There are also limits to existing datasets as Mr Squires notes that any market stress situation can make data meaningless. “For bonds, in particular, if you have, for example, five million to sell and no one wants to buy them, there is no price – it’s as simple as that,” he says.
Data is not only a technology play, although investing in the technology to analyse it is fundamental. Whether a retail bank, an investment bank or a fund manager, firms that excel are able to embed the idea of data as an asset in their business. This ensures data is constantly sought and gathered in such a way that it retains its value.
“It is less a technical issue and definitely more a cultural issue,” says Matthias Kröner, co-founder and chief executive of German digital bank Fidor. “It’s a matter of attitude what you want to do it with it. I can use data in the sense of managing people on the one hand, but on the other, I can use it so my customers can access data easily and get the outcome of data algorithms easily in a way that is actually helpful for their financial life.”

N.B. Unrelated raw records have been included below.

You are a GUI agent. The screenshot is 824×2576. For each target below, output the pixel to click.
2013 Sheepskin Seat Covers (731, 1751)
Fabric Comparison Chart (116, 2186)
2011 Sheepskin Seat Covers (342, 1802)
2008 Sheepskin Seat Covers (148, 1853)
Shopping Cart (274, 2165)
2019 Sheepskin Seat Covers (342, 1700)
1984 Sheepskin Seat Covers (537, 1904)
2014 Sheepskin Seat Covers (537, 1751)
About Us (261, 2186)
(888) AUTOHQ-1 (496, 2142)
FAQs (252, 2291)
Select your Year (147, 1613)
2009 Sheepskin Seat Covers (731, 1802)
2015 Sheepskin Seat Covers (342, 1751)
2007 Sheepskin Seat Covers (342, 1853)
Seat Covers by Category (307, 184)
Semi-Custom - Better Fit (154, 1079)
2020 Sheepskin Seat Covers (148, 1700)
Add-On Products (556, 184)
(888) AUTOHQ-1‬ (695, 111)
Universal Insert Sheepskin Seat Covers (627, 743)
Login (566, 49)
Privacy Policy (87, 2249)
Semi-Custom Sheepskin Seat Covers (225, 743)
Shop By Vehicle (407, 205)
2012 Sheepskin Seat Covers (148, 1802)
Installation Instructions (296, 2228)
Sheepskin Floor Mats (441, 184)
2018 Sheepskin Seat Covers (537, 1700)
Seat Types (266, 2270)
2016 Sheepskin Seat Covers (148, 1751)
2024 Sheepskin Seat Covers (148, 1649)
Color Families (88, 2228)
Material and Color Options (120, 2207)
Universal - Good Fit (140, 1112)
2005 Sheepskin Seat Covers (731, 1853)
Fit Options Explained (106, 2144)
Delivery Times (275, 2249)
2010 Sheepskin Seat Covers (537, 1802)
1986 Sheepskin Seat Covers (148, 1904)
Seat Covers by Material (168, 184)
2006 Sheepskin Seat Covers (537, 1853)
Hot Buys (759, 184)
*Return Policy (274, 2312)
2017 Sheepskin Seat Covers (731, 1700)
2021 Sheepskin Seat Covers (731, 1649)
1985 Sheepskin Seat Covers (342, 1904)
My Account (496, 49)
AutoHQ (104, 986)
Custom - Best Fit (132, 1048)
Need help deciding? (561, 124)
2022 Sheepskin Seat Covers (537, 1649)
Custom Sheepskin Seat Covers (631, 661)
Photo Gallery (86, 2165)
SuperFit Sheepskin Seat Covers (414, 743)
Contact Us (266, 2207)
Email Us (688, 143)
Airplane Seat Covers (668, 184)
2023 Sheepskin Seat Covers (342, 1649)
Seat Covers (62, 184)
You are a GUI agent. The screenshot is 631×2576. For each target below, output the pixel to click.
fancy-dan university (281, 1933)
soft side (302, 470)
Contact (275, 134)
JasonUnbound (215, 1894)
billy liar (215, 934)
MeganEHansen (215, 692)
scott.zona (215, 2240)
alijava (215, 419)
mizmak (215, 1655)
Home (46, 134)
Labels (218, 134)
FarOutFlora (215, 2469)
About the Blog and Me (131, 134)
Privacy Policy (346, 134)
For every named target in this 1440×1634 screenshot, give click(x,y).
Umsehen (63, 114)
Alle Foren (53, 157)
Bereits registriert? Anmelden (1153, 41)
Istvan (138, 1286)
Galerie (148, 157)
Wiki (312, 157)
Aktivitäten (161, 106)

As technology evolves, what can be considered useful data is changing. Analysis of graphics and written word as unstructured data, as opposed to the structured rows and columns of figures held in databases, is creating new opportunities. Satellite photography and Twitter feeds are all supporting trading ideas.
“It’s all about unstructured data; finding data, cleaning it, putting it into some kind of analytical framework from which the PhDs can then make heads or tails of,” says Mr Kellermann. “There is still some scepticism whether or not that really adds value; a lot of the social media data, people have two views on. Sentiment has an impact, but closer to an event. So this sort of data is a very sophisticated animal and you have to understand multiple dimensions of it to evaluate its true value.”